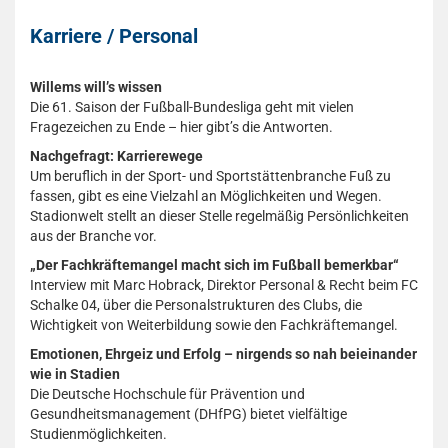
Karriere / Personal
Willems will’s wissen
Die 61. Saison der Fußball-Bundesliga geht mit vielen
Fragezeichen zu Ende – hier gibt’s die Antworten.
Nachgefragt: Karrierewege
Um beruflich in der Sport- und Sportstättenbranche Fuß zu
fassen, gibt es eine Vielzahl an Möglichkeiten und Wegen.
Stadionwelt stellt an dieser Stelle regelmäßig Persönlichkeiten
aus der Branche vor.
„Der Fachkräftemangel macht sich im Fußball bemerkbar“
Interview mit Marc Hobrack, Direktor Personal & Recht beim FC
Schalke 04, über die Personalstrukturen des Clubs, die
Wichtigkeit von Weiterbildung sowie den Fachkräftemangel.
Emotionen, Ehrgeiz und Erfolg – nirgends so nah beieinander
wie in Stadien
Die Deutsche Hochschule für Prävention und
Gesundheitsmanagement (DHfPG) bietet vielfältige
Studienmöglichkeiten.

== == ==

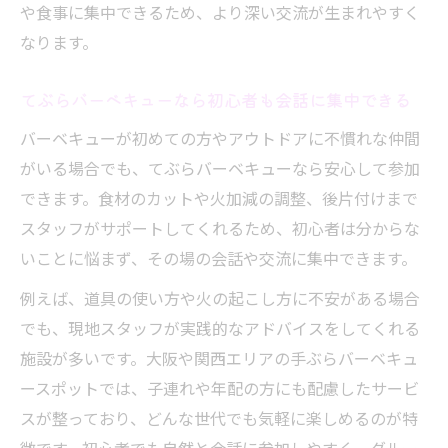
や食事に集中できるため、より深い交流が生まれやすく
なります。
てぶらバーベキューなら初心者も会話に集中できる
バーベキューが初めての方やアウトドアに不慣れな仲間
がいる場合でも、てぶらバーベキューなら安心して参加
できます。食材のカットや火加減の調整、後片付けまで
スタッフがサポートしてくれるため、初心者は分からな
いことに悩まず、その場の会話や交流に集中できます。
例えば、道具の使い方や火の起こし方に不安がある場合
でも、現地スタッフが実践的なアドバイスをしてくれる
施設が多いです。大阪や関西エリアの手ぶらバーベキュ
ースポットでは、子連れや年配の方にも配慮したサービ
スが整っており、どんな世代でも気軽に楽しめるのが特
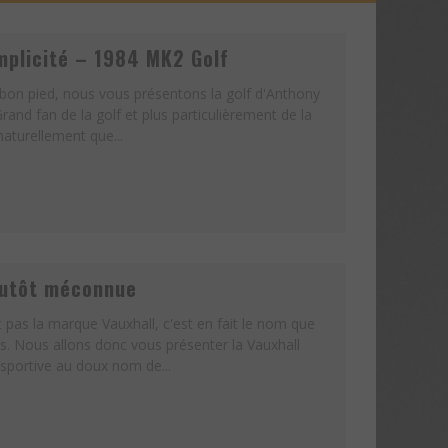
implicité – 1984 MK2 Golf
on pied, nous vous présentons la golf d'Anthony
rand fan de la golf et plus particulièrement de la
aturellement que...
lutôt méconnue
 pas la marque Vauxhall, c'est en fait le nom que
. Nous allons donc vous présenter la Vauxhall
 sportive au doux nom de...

== == ==

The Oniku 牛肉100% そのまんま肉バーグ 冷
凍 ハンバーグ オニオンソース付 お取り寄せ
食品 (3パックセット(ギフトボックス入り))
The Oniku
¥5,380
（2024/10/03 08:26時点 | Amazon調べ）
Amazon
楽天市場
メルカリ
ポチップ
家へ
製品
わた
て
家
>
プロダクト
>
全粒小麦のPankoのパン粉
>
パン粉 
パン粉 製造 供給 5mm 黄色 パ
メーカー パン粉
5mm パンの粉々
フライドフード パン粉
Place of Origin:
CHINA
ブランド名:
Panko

== == ==

▸ **THE TASK**: Give back, word for word, only the lines above from the line holding "Emotionen, Ehrgeiz und" to the line holding "Studienmöglichkeiten.", both included.

▸ **ANSWER SPACE**:
Emotionen, Ehrgeiz und Erfolg – nirgends so nah beieinander
wie in Stadien
Die Deutsche Hochschule für Prävention und
Gesundheitsmanagement (DHfPG) bietet vielfältige
Studienmöglichkeiten.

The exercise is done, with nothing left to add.